- [Task brief]
Go through the data below and work out how many lines contain "Shopify"; the answer is the number alone.

- [Data to process]
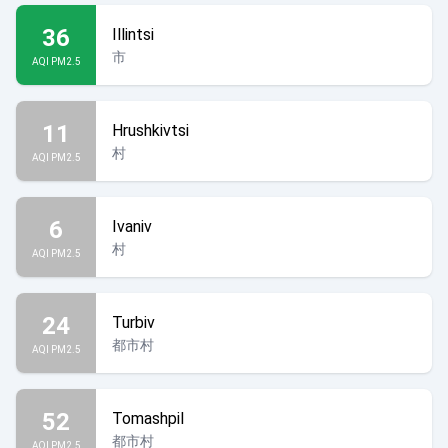
36
Illintsi
市
AQI PM2.5
11
Hrushkivtsi
村
AQI PM2.5
6
Ivaniv
村
AQI PM2.5
24
Turbiv
都市村
AQI PM2.5
52
Tomashpil
都市村
AQI PM2.5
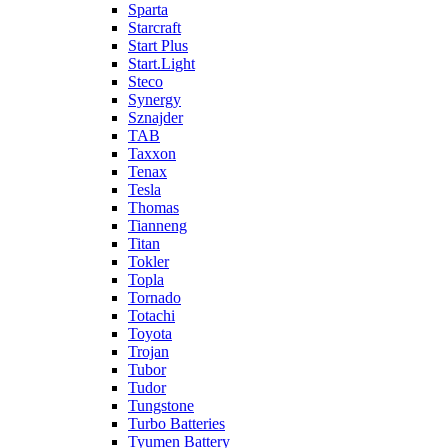
Sparta
Starcraft
Start Plus
Start.Light
Steco
Synergy
Sznajder
TAB
Taxxon
Tenax
Tesla
Thomas
Tianneng
Titan
Tokler
Topla
Tornado
Totachi
Toyota
Trojan
Tubor
Tudor
Tungstone
Turbo Batteries
Tyumen Battery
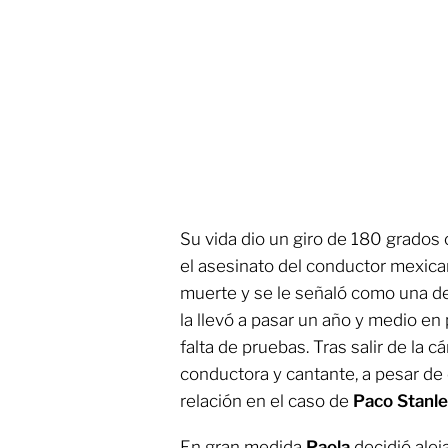
Su vida dio un giro de 180 grados
el asesinato del conductor mexican
muerte y se le señaló como una de 
la llevó a pasar un año y medio en 
falta de pruebas. Tras salir de la c
conductora y cantante, a pesar de 
relación en el caso de
Paco Stanle
En gran medida
Paola
decidió alej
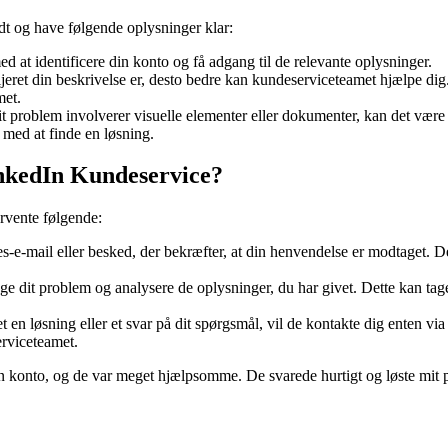
dt og have følgende oplysninger klar:
 at identificere din konto og få adgang til de relevante oplysninger.
jeret din beskrivelse er, desto bedre kan kundeserviceteamet hjælpe dig
met.
t problem involverer visuelle elementer eller dokumenter, kan det være 
med at finde en løsning.
inkedIn Kundeservice?
rvente følgende:
-e-mail eller besked, der bekræfter, at din henvendelse er modtaget. D
 dit problem og analysere de oplysninger, du har givet. Dette kan tage l
n løsning eller et svar på dit spørgsmål, vil de kontakte dig enten via 
erviceteamet.
konto, og de var meget hjælpsomme. De svarede hurtigt og løste mit p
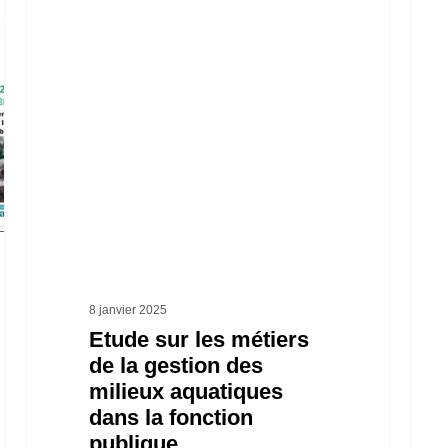
Etude
Cons
sur
sur
les
les
métiers
enje
de
de
la
l’ea
gestion
et
des
les
milieux
risq
aquatiques
d’in
8 janvier 2025
dans
Etude sur les métiers
de la gestion des
la
milieux aquatiques
fonction
dans la fonction
publique
publique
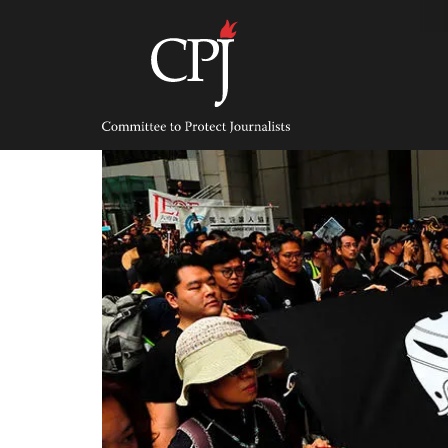
Skip
to
content
Committee
to
Protect
Journalists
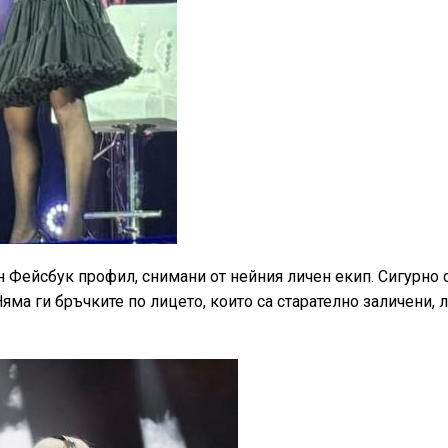
 Фейсбук профил, снимани от нейния личен екип. Сигурно 
яма ги бръчките по лицето, които са старателно заличени, 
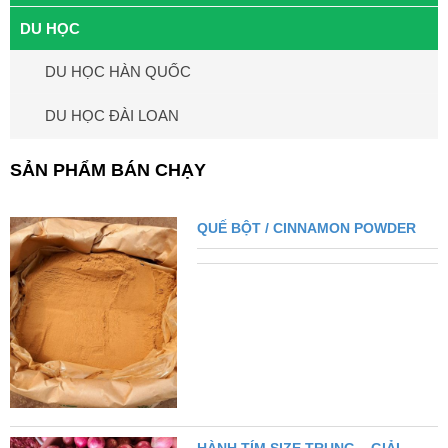
DU HỌC
DU HỌC HÀN QUỐC
DU HỌC ĐÀI LOAN
SẢN PHẨM BÁN CHẠY
QUẾ BỘT / CINNAMON POWDER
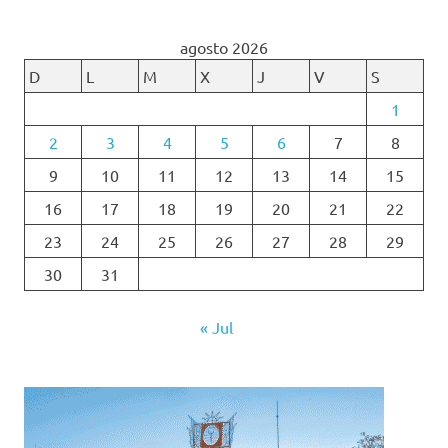
agosto 2026
D
L
M
X
J
V
S
1
2
3
4
5
6
7
8
9
10
11
12
13
14
15
16
17
18
19
20
21
22
23
24
25
26
27
28
29
30
31
« Jul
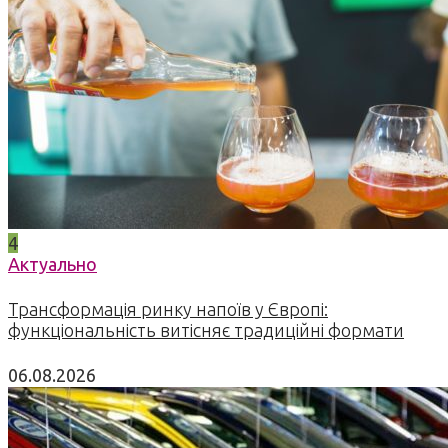
4
Актуально
Трансформація ринку напоїв у Європі:
функціональність витісняє традиційні формати
06.08.2026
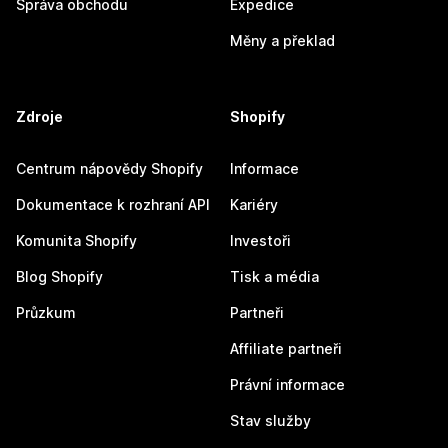
Správa obchodu
Expedice
Měny a překlad
Zdroje
Shopify
Centrum nápovědy Shopify
Informace
Dokumentace k rozhraní API
Kariéry
Komunita Shopify
Investoři
Blog Shopify
Tisk a média
Průzkum
Partneři
Affiliate partneři
Právní informace
Stav služby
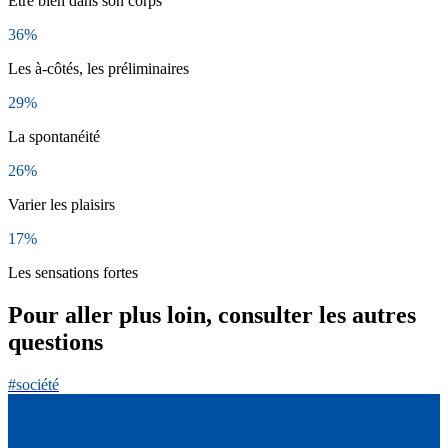
Être bien dans son corps
36%
Les à-côtés, les préliminaires
29%
La spontanéité
26%
Varier les plaisirs
17%
Les sensations fortes
Pour aller plus loin, consulter les autres
questions
#société
L’échangisme, les clubs échangistes, tu dirais que… ?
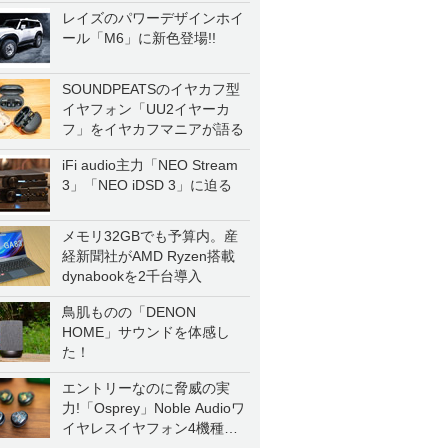
レイズのパワーデザインホイ
ール「M6」に新色登場!!
SOUNDPEATSのイヤカフ型
イヤフォン「UU2イヤーカ
フ」をイヤカフマニアが語る
iFi audio主力「NEO Stream
3」「NEO iDSD 3」に迫る
メモリ32GBでも予算内。産
経新聞社がAMD Ryzen搭載
dynabookを2千台導入
鳥肌ものの「DENON
HOME」サウンドを体感し
た！
エントリーなのに脅威の実
力!「Osprey」Noble Audioワ
イヤレスイヤフォン4機種を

- [Output below]
4